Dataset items

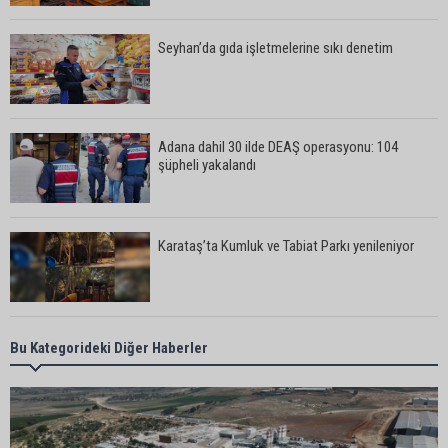
Seyhan’da gıda işletmelerine sıkı denetim
Adana dahil 30 ilde DEAŞ operasyonu: 104
şüpheli yakalandı
Karataş’ta Kumluk ve Tabiat Parkı yenileniyor
Bekir Şimşek’ten Mustafa Özkan’a ziyaret
Bu Kategorideki Diğer Haberler
Ceyhan’da asfalt çalışmaları sürüyor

What to work on
Set down, exactly and only, the lines running from the one holding "Karataş’ta Kumluk ve Tabiat Parkı yenileniyor" through the end of the records above, both ends included.

Response area
Karataş’ta Kumluk ve Tabiat Parkı yenileniyor
Bekir Şimşek’ten Mustafa Özkan’a ziyaret
Bu Kategorideki Diğer Haberler
Ceyhan’da asfalt çalışmaları sürüyor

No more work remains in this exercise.